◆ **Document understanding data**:
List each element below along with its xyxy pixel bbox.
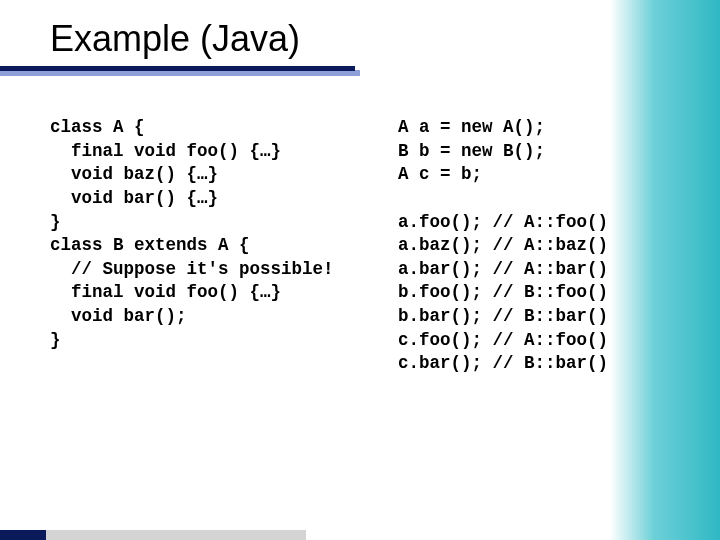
code-columns: class A { final void foo() {…} void baz(… bbox=[50, 116, 720, 376]
slide-content: Example (Java) class A { final void foo(… bbox=[0, 0, 720, 376]
title-block: Example (Java) bbox=[50, 18, 720, 76]
footer-bar bbox=[0, 530, 720, 540]
footer-segment-gray bbox=[46, 530, 306, 540]
footer-segment-empty bbox=[306, 530, 720, 540]
footer-segment-dark bbox=[0, 530, 46, 540]
title-rule bbox=[0, 66, 630, 76]
code-right: A a = new A(); B b = new B(); A c = b; a… bbox=[398, 116, 720, 376]
title-rule-main bbox=[0, 66, 355, 71]
code-left: class A { final void foo() {…} void baz(… bbox=[50, 116, 380, 376]
slide-title: Example (Java) bbox=[50, 18, 720, 60]
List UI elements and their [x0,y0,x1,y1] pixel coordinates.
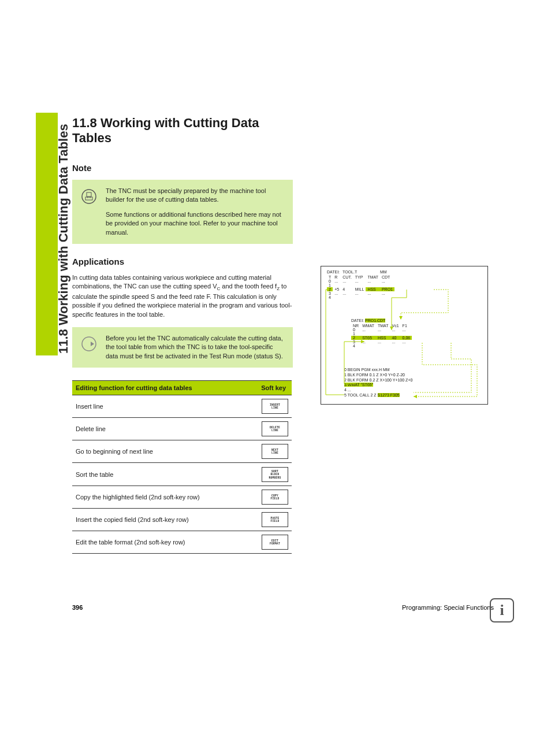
chapter-label: Programming: Special Functions [402,604,494,611]
table-head-func: Editing function for cutting data tables [72,381,248,395]
code-l5a: 5 TOOL CALL 2 Z [344,393,378,397]
table-row-key: EDITFORMAT [248,531,292,554]
table-head-key: Soft key [248,381,292,395]
code-l0: 0 BEGIN PGM xxx.H MM [344,368,412,373]
editing-table: Editing function for cutting data tables… [72,380,292,554]
tip-text: Before you let the TNC automatically cal… [106,334,285,361]
softkey-sort-block-numbers[interactable]: SORTBLOCKNUMBERS [262,467,288,482]
code-l1: 1 BLK FORM 0.1 Z X+0 Y+0 Z-20 [344,373,412,378]
d-t1-title-1: TOOL.T [342,270,357,274]
softkey-next-line[interactable]: NEXTLINE [262,444,288,459]
arrow-icon [80,334,98,361]
table-row-func: Go to beginning of next line [72,440,248,463]
table-row-func: Delete line [72,418,248,440]
side-tab-bg [36,113,58,355]
d-t1-title-0: DATEI: [327,270,340,274]
table-row-key: COPYFIELD [248,486,292,509]
d-t2-title-1: PRO1.CDT [365,318,385,323]
softkey-edit-format[interactable]: EDITFORMAT [262,535,288,550]
d-t2-title-0: DATEI: [351,318,364,323]
table-row-func: Edit the table format (2nd soft-key row) [72,531,248,554]
tip-box: Before you let the TNC automatically cal… [72,327,293,368]
softkey-paste-field[interactable]: PASTEFIELD [262,512,288,527]
apps-body: In cutting data tables containing variou… [72,273,300,319]
softkey-insert-line[interactable]: INSERTLINE [262,399,288,414]
table-row-key: INSERTLINE [248,395,292,418]
table-row-key: NEXTLINE [248,440,292,463]
table-row-key: DELETELINE [248,418,292,440]
side-tab-label: 11.8 Working with Cutting Data Tables [56,124,71,354]
code-l3: 3 WMAT "ST65" [344,383,373,387]
page-number: 396 [72,604,83,611]
table-row-func: Insert line [72,395,248,418]
page-title: 11.8 Working with Cutting Data Tables [72,116,297,146]
table-row-func: Sort the table [72,463,248,486]
d-t1-title-2: MM [380,270,387,274]
code-l5b: S1273 F305 [378,393,400,397]
code-l2: 2 BLK FORM 0.2 Z X+100 Y+100 Z+0 [344,378,412,383]
softkey-delete-line[interactable]: DELETELINE [262,421,288,436]
softkey-copy-field[interactable]: COPYFIELD [262,490,288,505]
page-footer: 396 Programming: Special Functions [72,604,494,611]
code-l4: 4 ... [344,388,412,393]
note-heading: Note [72,163,494,173]
machine-icon [80,187,98,237]
svg-rect-1 [87,192,91,197]
apps-heading: Applications [72,257,494,266]
svg-rect-2 [85,197,92,200]
table-row-func: Copy the highlighted field (2nd soft-key… [72,486,248,509]
note-p1: The TNC must be specially prepared by th… [106,187,285,205]
table-row-key: SORTBLOCKNUMBERS [248,463,292,486]
note-box-machine: The TNC must be specially prepared by th… [72,180,293,244]
table-row-key: PASTEFIELD [248,509,292,531]
data-flow-diagram: DATEI: TOOL.T MM TRCUT.TYPTMATCDT0......… [321,266,488,405]
note-p2: Some functions or additional functions d… [106,210,285,237]
info-icon: i [490,598,514,622]
table-row-func: Insert the copied field (2nd soft-key ro… [72,509,248,531]
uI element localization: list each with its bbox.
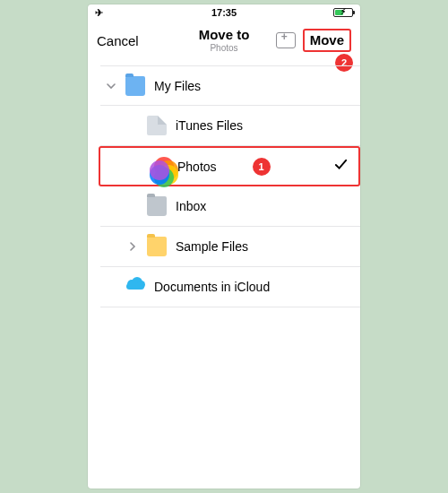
phone-frame: ✈︎ 17:35 ⚡︎ Cancel Move to Photos Move 2 <box>88 4 360 489</box>
cancel-button[interactable]: Cancel <box>97 33 139 48</box>
folder-row-icloud[interactable]: Documents in iCloud <box>100 267 360 307</box>
status-bar: ✈︎ 17:35 ⚡︎ <box>88 4 360 21</box>
folder-row-inbox[interactable]: Inbox <box>100 186 360 227</box>
chevron-down-icon[interactable] <box>100 82 122 91</box>
folder-label: Sample Files <box>176 239 348 254</box>
folder-label: My Files <box>154 79 348 93</box>
photos-icon <box>145 157 172 177</box>
airplane-mode-icon: ✈︎ <box>95 7 103 19</box>
folder-label: Documents in iCloud <box>154 280 348 294</box>
folder-icon <box>143 237 170 256</box>
folder-list: My Files iTunes Files Photos 1 <box>88 65 360 307</box>
chevron-right-icon[interactable] <box>122 242 143 251</box>
folder-label: Inbox <box>176 199 348 213</box>
new-folder-icon[interactable] <box>276 32 296 48</box>
nav-title: Move to <box>199 28 250 43</box>
checkmark-icon <box>334 158 348 175</box>
callout-highlight-2: Move 2 <box>303 29 351 52</box>
folder-icon <box>122 76 149 96</box>
nav-bar: Cancel Move to Photos Move 2 <box>88 21 360 60</box>
folder-label: Photos <box>177 160 242 174</box>
folder-icon <box>143 196 170 216</box>
nav-subtitle: Photos <box>199 43 250 53</box>
folder-label: iTunes Files <box>176 118 348 133</box>
folder-row-my-files[interactable]: My Files <box>100 65 360 106</box>
move-button[interactable]: Move <box>310 32 344 48</box>
battery-icon: ⚡︎ <box>333 8 353 17</box>
folder-row-photos[interactable]: Photos 1 <box>99 146 360 186</box>
callout-badge-1: 1 <box>253 158 271 176</box>
folder-row-sample[interactable]: Sample Files <box>100 227 360 267</box>
document-icon <box>143 116 170 135</box>
cloud-icon <box>122 277 149 297</box>
folder-row-itunes[interactable]: iTunes Files <box>100 106 360 146</box>
clock: 17:35 <box>211 7 237 18</box>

◆ **Required work**: Restate the records in full and word for word, but keep the pictures out.

◆ **Solved problem**:
List each element below along with its xyxy pixel bbox.
code-columns: class A { final void foo() {…} void baz(… bbox=[50, 116, 720, 376]
slide-content: Example (Java) class A { final void foo(… bbox=[0, 0, 720, 376]
title-block: Example (Java) bbox=[50, 18, 720, 76]
footer-bar bbox=[0, 530, 720, 540]
footer-segment-gray bbox=[46, 530, 306, 540]
footer-segment-empty bbox=[306, 530, 720, 540]
footer-segment-dark bbox=[0, 530, 46, 540]
title-rule bbox=[0, 66, 630, 76]
code-right: A a = new A(); B b = new B(); A c = b; a… bbox=[398, 116, 720, 376]
title-rule-main bbox=[0, 66, 355, 71]
code-left: class A { final void foo() {…} void baz(… bbox=[50, 116, 380, 376]
slide-title: Example (Java) bbox=[50, 18, 720, 60]
List UI elements and their [x0,y0,x1,y1] pixel coordinates.
chapter-label: Programming: Special Functions [402,604,494,611]
table-head-func: Editing function for cutting data tables [72,381,248,395]
code-l5a: 5 TOOL CALL 2 Z [344,393,378,397]
table-row-key: EDITFORMAT [248,531,292,554]
table-head-key: Soft key [248,381,292,395]
code-l0: 0 BEGIN PGM xxx.H MM [344,368,412,373]
editing-table: Editing function for cutting data tables… [72,380,292,554]
tip-text: Before you let the TNC automatically cal… [106,334,285,361]
softkey-sort-block-numbers[interactable]: SORTBLOCKNUMBERS [262,467,288,482]
code-l1: 1 BLK FORM 0.1 Z X+0 Y+0 Z-20 [344,373,412,378]
d-t1-title-1: TOOL.T [342,270,357,274]
softkey-next-line[interactable]: NEXTLINE [262,444,288,459]
arrow-icon [80,334,98,361]
table-row-func: Go to beginning of next line [72,440,248,463]
table-row-func: Delete line [72,418,248,440]
side-tab-bg [36,113,58,355]
d-t1-title-0: DATEI: [327,270,340,274]
table-row-key: COPYFIELD [248,486,292,509]
d-t2-title-1: PRO1.CDT [365,318,385,323]
softkey-edit-format[interactable]: EDITFORMAT [262,535,288,550]
d-t2-title-0: DATEI: [351,318,364,323]
table-row-func: Edit the table format (2nd soft-key row) [72,531,248,554]
tip-box: Before you let the TNC automatically cal… [72,327,293,368]
softkey-paste-field[interactable]: PASTEFIELD [262,512,288,527]
apps-body: In cutting data tables containing variou… [72,273,300,319]
softkey-insert-line[interactable]: INSERTLINE [262,399,288,414]
table-row-key: INSERTLINE [248,395,292,418]
table-row-key: NEXTLINE [248,440,292,463]
table-row-key: DELETELINE [248,418,292,440]
side-tab-label: 11.8 Working with Cutting Data Tables [56,124,71,354]
code-l3: 3 WMAT "ST65" [344,383,373,387]
page-number: 396 [72,604,83,611]
table-row-func: Insert line [72,395,248,418]
page-title: 11.8 Working with Cutting Data Tables [72,116,297,146]
table-row-func: Sort the table [72,463,248,486]
d-t1-title-2: MM [380,270,387,274]
code-l5b: S1273 F305 [378,393,400,397]
code-l2: 2 BLK FORM 0.2 Z X+100 Y+100 Z+0 [344,378,412,383]
softkey-delete-line[interactable]: DELETELINE [262,421,288,436]
softkey-copy-field[interactable]: COPYFIELD [262,490,288,505]
page-footer: 396 Programming: Special Functions [72,604,494,611]
code-l4: 4 ... [344,388,412,393]
note-heading: Note [72,163,494,173]
machine-icon [80,187,98,237]
svg-rect-1 [87,192,91,197]
apps-heading: Applications [72,257,494,266]
svg-rect-2 [85,197,92,200]
table-row-func: Copy the highlighted field (2nd soft-key… [72,486,248,509]
note-p1: The TNC must be specially prepared by th… [106,187,285,205]
table-row-key: SORTBLOCKNUMBERS [248,463,292,486]
note-box-machine: The TNC must be specially prepared by th… [72,180,293,244]
table-row-key: PASTEFIELD [248,509,292,531]
data-flow-diagram: DATEI: TOOL.T MM TRCUT.TYPTMATCDT0......… [321,266,488,405]
note-p2: Some functions or additional functions d… [106,210,285,237]
info-icon: i [490,598,514,622]
table-row-func: Insert the copied field (2nd soft-key ro… [72,509,248,531]
uI element localization: list each with its bbox.
phone-frame: ✈︎ 17:35 ⚡︎ Cancel Move to Photos Move 2 <box>88 4 360 489</box>
cancel-button[interactable]: Cancel <box>97 33 139 48</box>
folder-row-icloud[interactable]: Documents in iCloud <box>100 267 360 307</box>
status-bar: ✈︎ 17:35 ⚡︎ <box>88 4 360 21</box>
folder-row-inbox[interactable]: Inbox <box>100 186 360 227</box>
chevron-down-icon[interactable] <box>100 82 122 91</box>
folder-label: Sample Files <box>176 239 348 254</box>
folder-label: My Files <box>154 79 348 93</box>
photos-icon <box>145 157 172 177</box>
airplane-mode-icon: ✈︎ <box>95 7 103 19</box>
folder-label: Documents in iCloud <box>154 280 348 294</box>
folder-icon <box>143 237 170 256</box>
folder-list: My Files iTunes Files Photos 1 <box>88 65 360 307</box>
chevron-right-icon[interactable] <box>122 242 143 251</box>
folder-label: Inbox <box>176 199 348 213</box>
new-folder-icon[interactable] <box>276 32 296 48</box>
nav-title: Move to <box>199 28 250 43</box>
checkmark-icon <box>334 158 348 175</box>
callout-highlight-2: Move 2 <box>303 29 351 52</box>
folder-icon <box>122 76 149 96</box>
nav-bar: Cancel Move to Photos Move 2 <box>88 21 360 60</box>
folder-label: Photos <box>177 160 242 174</box>
folder-icon <box>143 196 170 216</box>
nav-subtitle: Photos <box>199 43 250 53</box>
folder-label: iTunes Files <box>176 118 348 133</box>
folder-row-my-files[interactable]: My Files <box>100 65 360 106</box>
move-button[interactable]: Move <box>310 32 344 48</box>
battery-icon: ⚡︎ <box>333 8 353 17</box>
folder-row-photos[interactable]: Photos 1 <box>99 146 360 186</box>
callout-badge-1: 1 <box>253 158 271 176</box>
folder-row-sample[interactable]: Sample Files <box>100 227 360 267</box>
document-icon <box>143 116 170 135</box>
cloud-icon <box>122 277 149 297</box>
folder-row-itunes[interactable]: iTunes Files <box>100 106 360 146</box>
clock: 17:35 <box>211 7 237 18</box>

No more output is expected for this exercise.